§ **TRY IT**: Copy the entries below word for word, minus the pictures.

== RECORDS TO PROCESS ==

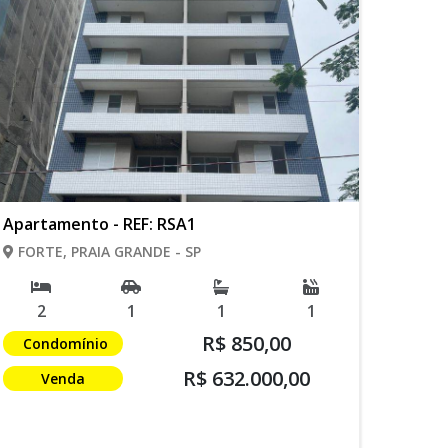
Apartamento - REF: RSA1
FORTE, PRAIA GRANDE - SP
2
1
1
1
R$ 850,00
Condomínio
R$ 632.000,00
Venda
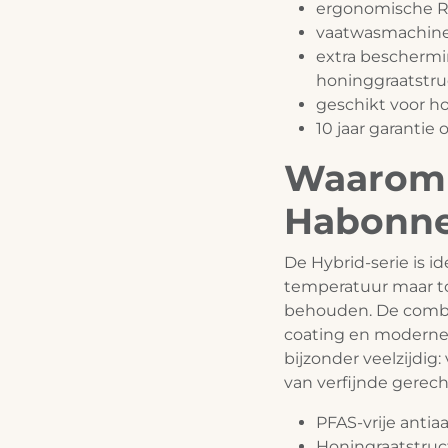
ergonomische 
vaatwasmachin
extra beschermi
honinggraatstru
geschikt voor 
10 jaar garanti
Waarom 
Habonne
De Hybrid-serie is i
temperatuur maar t
behouden. De combi
coating en moderne
bijzonder veelzijdig
van verfijnde gerech
PFAS-vrije anti
Honingraatstruc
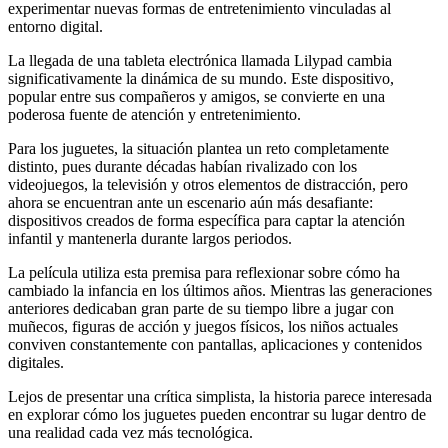
experimentar nuevas formas de entretenimiento vinculadas al
entorno digital.
La llegada de una tableta electrónica llamada Lilypad cambia
significativamente la dinámica de su mundo. Este dispositivo,
popular entre sus compañeros y amigos, se convierte en una
poderosa fuente de atención y entretenimiento.
Para los juguetes, la situación plantea un reto completamente
distinto, pues durante décadas habían rivalizado con los
videojuegos, la televisión y otros elementos de distracción, pero
ahora se encuentran ante un escenario aún más desafiante:
dispositivos creados de forma específica para captar la atención
infantil y mantenerla durante largos periodos.
La película utiliza esta premisa para reflexionar sobre cómo ha
cambiado la infancia en los últimos años. Mientras las generaciones
anteriores dedicaban gran parte de su tiempo libre a jugar con
muñecos, figuras de acción y juegos físicos, los niños actuales
conviven constantemente con pantallas, aplicaciones y contenidos
digitales.
Lejos de presentar una crítica simplista, la historia parece interesada
en explorar cómo los juguetes pueden encontrar su lugar dentro de
una realidad cada vez más tecnológica.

===

§ **TASK RESULT**:
Apartamento - REF: RSA1
FORTE, PRAIA GRANDE - SP
2
1
1
1
R$ 850,00
Condomínio
R$ 632.000,00
Venda
ergonomische 
vaatwasmachin
extra beschermi
honinggraatstru
geschikt voor 
10 jaar garanti
Waarom 
Habonne
De Hybrid-serie is i
temperatuur maar t
behouden. De combi
coating en moderne
bijzonder veelzijdig
van verfijnde gerech
PFAS-vrije anti
Honingraatstruc
experimentar nuevas formas de entretenimiento vinculadas al
entorno digital.
La llegada de una tableta electrónica llamada Lilypad cambia
significativamente la dinámica de su mundo. Este dispositivo,
popular entre sus compañeros y amigos, se convierte en una
poderosa fuente de atención y entretenimiento.
Para los juguetes, la situación plantea un reto completamente
distinto, pues durante décadas habían rivalizado con los
videojuegos, la televisión y otros elementos de distracción, pero
ahora se encuentran ante un escenario aún más desafiante:
dispositivos creados de forma específica para captar la atención
infantil y mantenerla durante largos periodos.
La película utiliza esta premisa para reflexionar sobre cómo ha
cambiado la infancia en los últimos años. Mientras las generaciones
anteriores dedicaban gran parte de su tiempo libre a jugar con
muñecos, figuras de acción y juegos físicos, los niños actuales
conviven constantemente con pantallas, aplicaciones y contenidos
digitales.
Lejos de presentar una crítica simplista, la historia parece interesada
en explorar cómo los juguetes pueden encontrar su lugar dentro de
una realidad cada vez más tecnológica.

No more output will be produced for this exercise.